--- The data ---

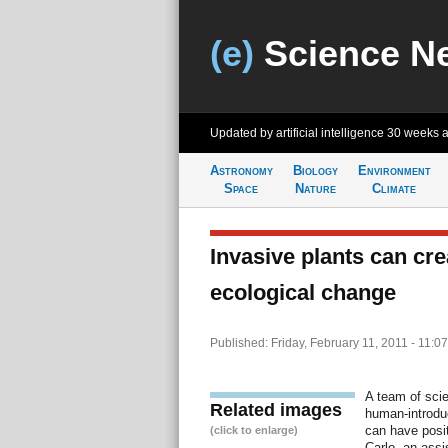
(e)
Science N
Updated by artificial intelligence
30 weeks 
Astronomy
Biology
Environment
Space
Nature
Climate
Invasive plants can cre
ecological change
Published: Friday, February 11, 2011 - 11:0
A team of scie
Related images
human-introduc
can have posit
(click to enlarge)
Carlo, an assi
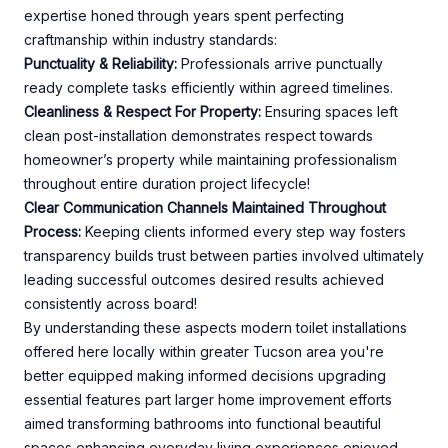
expertise honed through years spent perfecting
craftmanship within industry standards:
Punctuality & Reliability:
Professionals arrive punctually
ready complete tasks efficiently within agreed timelines.
Cleanliness & Respect For Property:
Ensuring spaces left
clean post-installation demonstrates respect towards
homeowner’s property while maintaining professionalism
throughout entire duration project lifecycle!
Clear Communication Channels Maintained Throughout
Process:
Keeping clients informed every step way fosters
transparency builds trust between parties involved ultimately
leading successful outcomes desired results achieved
consistently across board!
By understanding these aspects modern toilet installations
offered here locally within greater Tucson area you're
better equipped making informed decisions upgrading
essential features part larger home improvement efforts
aimed transforming bathrooms into functional beautiful
spaces enhancing everyday living experiences enjoyed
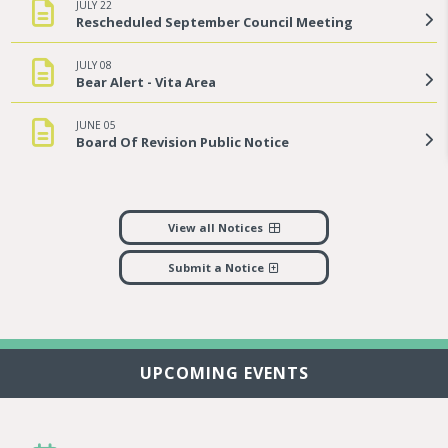
JULY 22
Rescheduled September Council Meeting
JULY 08
Bear Alert - Vita Area
JUNE 05
Board Of Revision Public Notice
View all Notices
Submit a Notice
UPCOMING EVENTS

---

**Brief**: From the entries above, collect every line with the string "spaces" in it.

**Written solution**:
Ensuring spaces left
spaces enhancing everyday living experiences enjoyed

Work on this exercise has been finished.